Page-level text extractions:
• • • • •
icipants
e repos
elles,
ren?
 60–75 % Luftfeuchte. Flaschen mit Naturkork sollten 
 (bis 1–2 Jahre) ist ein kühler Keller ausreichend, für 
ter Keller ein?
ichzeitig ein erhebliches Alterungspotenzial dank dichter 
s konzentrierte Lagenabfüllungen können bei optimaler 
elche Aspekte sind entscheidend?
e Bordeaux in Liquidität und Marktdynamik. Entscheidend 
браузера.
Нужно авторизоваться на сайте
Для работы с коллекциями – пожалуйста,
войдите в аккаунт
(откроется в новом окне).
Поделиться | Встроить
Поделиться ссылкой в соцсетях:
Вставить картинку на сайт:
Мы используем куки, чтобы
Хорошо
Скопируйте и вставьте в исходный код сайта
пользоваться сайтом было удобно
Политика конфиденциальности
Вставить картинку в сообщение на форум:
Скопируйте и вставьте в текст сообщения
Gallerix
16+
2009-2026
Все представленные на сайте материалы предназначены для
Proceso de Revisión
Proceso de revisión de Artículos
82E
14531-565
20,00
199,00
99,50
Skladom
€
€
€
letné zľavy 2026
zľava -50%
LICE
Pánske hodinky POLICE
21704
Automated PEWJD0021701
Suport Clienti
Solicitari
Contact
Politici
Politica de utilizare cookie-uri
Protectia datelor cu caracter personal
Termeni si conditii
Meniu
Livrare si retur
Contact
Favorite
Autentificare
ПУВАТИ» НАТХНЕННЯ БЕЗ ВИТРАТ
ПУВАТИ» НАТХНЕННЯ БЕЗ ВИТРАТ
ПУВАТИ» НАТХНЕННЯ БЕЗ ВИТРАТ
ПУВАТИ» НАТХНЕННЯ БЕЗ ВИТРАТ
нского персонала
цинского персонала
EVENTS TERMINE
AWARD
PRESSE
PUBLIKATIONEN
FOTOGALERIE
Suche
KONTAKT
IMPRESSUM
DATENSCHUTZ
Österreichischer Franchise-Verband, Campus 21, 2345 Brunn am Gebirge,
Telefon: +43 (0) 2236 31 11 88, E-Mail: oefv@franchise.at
• • • • •
--- Task to carry out ---
Each line of the data that holds the word "персонала" should be copied.

--- Your solution ---
нского персонала
цинского персонала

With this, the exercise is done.